Queensland Heritage Register
- Official name: Brisbane Arcade
- Type: state heritage (built)
- Designated: 21 October 1992
- Reference no.: 600058
- Significant period: 1924 (fabric)
- Significant components: gallery, shop/s
- Builders: J & E L Rees, Forsyth & Speering

= Brisbane Arcade =

Heritage-listed shopping center in Brisbane, Queensland

Brisbane Arcade is a heritage-listed shopping arcade at 160 Queen Street through to Adelaide Street in the Brisbane CBD, City of Brisbane, Queensland, Australia. Designed by Richard Gailey Jr. and constructed by J & E L Rees and Forsyth & Speering from 1923 to 1924, the arcade opened on April 16, 1924. It is the oldest and grandest shopping arcade in Brisbane. It was added to the Queensland Heritage Register on 21 October 1992.

== History ==
The Brisbane Arcade was opened in March 1924. It was built for a cost of for Dr James Mayne, and his sister Mary Emelia Mayne. Their father, Patrick Mayne, had purchased the property as two adjoining allotments in 1853 (allotment 2 of section 10, with a frontage to Queen Street) and 1854 (allotment 17 of section 10, with a frontage to Adelaide Street).

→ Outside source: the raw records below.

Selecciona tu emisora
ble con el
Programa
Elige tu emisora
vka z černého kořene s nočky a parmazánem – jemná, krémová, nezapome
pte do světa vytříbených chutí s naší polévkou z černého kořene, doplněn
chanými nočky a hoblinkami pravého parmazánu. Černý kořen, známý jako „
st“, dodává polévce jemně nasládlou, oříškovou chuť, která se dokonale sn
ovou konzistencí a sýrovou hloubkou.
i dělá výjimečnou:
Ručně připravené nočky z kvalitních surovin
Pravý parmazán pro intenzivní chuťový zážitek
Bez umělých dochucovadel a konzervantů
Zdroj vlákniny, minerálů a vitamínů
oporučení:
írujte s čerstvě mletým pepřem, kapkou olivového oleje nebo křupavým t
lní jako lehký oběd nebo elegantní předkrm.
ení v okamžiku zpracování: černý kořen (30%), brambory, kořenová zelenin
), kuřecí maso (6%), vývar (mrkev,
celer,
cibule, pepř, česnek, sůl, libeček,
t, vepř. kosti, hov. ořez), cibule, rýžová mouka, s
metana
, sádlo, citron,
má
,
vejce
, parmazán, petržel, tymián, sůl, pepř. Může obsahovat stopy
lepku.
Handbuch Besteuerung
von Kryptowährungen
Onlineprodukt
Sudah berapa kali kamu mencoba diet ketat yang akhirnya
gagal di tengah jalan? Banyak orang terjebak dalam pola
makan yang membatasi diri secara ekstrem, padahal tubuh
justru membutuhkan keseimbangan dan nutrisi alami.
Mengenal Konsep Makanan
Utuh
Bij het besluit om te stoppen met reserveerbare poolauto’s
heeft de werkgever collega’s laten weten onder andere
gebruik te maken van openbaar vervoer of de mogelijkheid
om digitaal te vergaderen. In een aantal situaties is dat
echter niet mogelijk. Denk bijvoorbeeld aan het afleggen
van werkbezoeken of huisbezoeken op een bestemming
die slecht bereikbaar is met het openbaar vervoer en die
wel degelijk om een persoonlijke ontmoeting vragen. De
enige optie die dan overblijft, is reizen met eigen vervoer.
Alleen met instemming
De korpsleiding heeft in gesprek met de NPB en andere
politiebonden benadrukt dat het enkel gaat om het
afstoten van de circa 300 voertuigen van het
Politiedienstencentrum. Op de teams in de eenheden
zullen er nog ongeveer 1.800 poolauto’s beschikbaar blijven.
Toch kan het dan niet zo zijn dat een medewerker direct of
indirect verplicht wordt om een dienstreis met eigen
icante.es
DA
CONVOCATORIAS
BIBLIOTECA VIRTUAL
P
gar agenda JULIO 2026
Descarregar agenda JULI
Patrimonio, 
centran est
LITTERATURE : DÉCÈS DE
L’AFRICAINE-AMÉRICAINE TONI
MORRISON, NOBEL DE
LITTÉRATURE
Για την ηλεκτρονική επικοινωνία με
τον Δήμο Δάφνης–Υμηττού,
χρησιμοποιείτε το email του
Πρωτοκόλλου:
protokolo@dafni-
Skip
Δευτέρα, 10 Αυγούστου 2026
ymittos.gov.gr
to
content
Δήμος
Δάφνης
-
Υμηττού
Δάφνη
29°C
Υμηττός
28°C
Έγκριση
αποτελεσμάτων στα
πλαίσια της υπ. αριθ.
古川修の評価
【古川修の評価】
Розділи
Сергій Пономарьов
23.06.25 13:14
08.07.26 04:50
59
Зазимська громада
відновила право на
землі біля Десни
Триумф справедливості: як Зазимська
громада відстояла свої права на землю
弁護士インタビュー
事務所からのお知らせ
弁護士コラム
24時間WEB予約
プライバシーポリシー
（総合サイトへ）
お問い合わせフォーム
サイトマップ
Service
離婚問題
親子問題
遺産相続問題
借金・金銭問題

The arcade was designed by Richard Gailey Jnr (the son of architect Richard Gailey) and built by J & E L Rees (Queen Street section), & Forsyth and Speering (Adelaide Street section). It provided a pedestrian and commercial link between Queen and Adelaide Streets. The arcade contained shops with frontages to Adelaide and Queen Streets, 20 shops on the ground level of the arcade, and a further 20 on the first floor. The building also contained office accommodation on the first level. The Arcade was one of a number of building projects in Queen Street during the 1920s including Ascot Chambers (1924), Tattersalls Club (1925) and the Regent Theatre (1928).

Although there does not appear to have been an official opening ceremony, in the first week of March 1924 a number of tenants announced the opening of their arcade stores full of luxury items, such as silks, ladies' fashion and floral art.

Since the deaths of James Mayne in 1939, and Mary Mayne in 1940, Brisbane Arcade has been operated by a board of trustees acting on behalf of their estates, with operating proceeds benefiting the University of Queensland School of Medicine (now known as the University of Queensland Mayne Medical School in honour of the bequest). McGees Property manages the arcade on behalf of the board of trustees.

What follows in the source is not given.